The best preserved furniture comes from the large princely tombs of Oseberg and Gokstad in Norway, dated to the 9th and 10th centuries. Among them, a bed with uprights carved with dragon heads, a chair with a woven seat, several chests often decorated, a large number of tools and instruments for working with wood, and large, richly decorated buckets that could have been used for brewing beer or containing salted meat. A smaller bucket, closed by a lock, contained weaver's tools.

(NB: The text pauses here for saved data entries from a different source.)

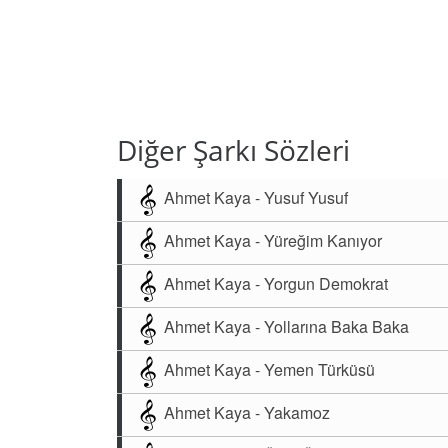
Diğer Şarkı Sözleri
Ahmet Kaya - Yusuf Yusuf
Ahmet Kaya - Yüreğim Kanıyor
Ahmet Kaya - Yorgun Demokrat
Ahmet Kaya - Yollarına Baka Baka
Ahmet Kaya - Yemen Türküsü
Ahmet Kaya - Yakamoz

In a rich Danish tomb there were still fragments of a small wooden table, the top of which was a sort of slightly hollowed-out bronze dish that may have served as a dressing table. The usual tables of the Vikings must have had the aspect of all those of the Middle Ages, long and narrow, such as those represented on the Bayeux Tapestry.
In the dwellings which were set on fire, it was possible for the researchers to locate the place where the loom was located thanks to all the weights fallen on the ground.
The benches and the beds were provided with heavy covers of which fragments were discovered in the burial of Oseberg. Remains of feather pillows have also been identified at various archaeological sites.
The cauldrons, suspended by chains above the hearth, were made of riveted iron, copper sheets, or cut out of soapstone which is easily hollowed out and retains heat for a long time. The latter must have been the most prized because they are the most commonly found during excavations.
In addition to the light from the fireplace, the house could be lit, if necessary, with softwood torches.
The most important and widespread source of light, both in the city and in the countryside, was the stone, ceramic or metal oil lamp.
Wax candles only appeared with the conversion to Christianity towards the end of the 10th century. However, since beeswax resources were limited, tallow candles were more common.
There is little information about interior decoration. Some furniture had to be painted. Chemical analyses have detected the presence of pigments of different colors (white, red, green, black and yellow) on wooden objects unearthed by archaeologists in the burial chamber of King Gorm the Elder in Jelling.
The richest interiors were embellished with engravings and carvings made on the posts and door jambs, as well as with tapestries, like the one discovered in the Oseberg tomb-ship, or with frescoes.